Problem to solve — After finding the line that contains "Sei un Professionista sanitario?", reproduce it and each line below it through the end of the listing, exactly, with nothing added.

◆ ◆ ◆

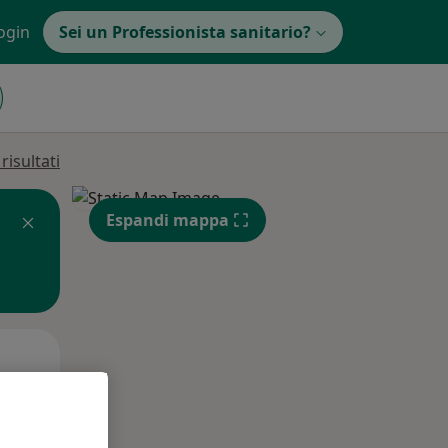
ogin
Sei un Professionista sanitario?
isultati
Espandi mappa
Mer,
Gio,
Ven,
12 Ago
13 Ago
14 Ago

◆ ◆ ◆

Answer to this task —
Sei un Professionista sanitario?
isultati
Espandi mappa
Mer,
Gio,
Ven,
12 Ago
13 Ago
14 Ago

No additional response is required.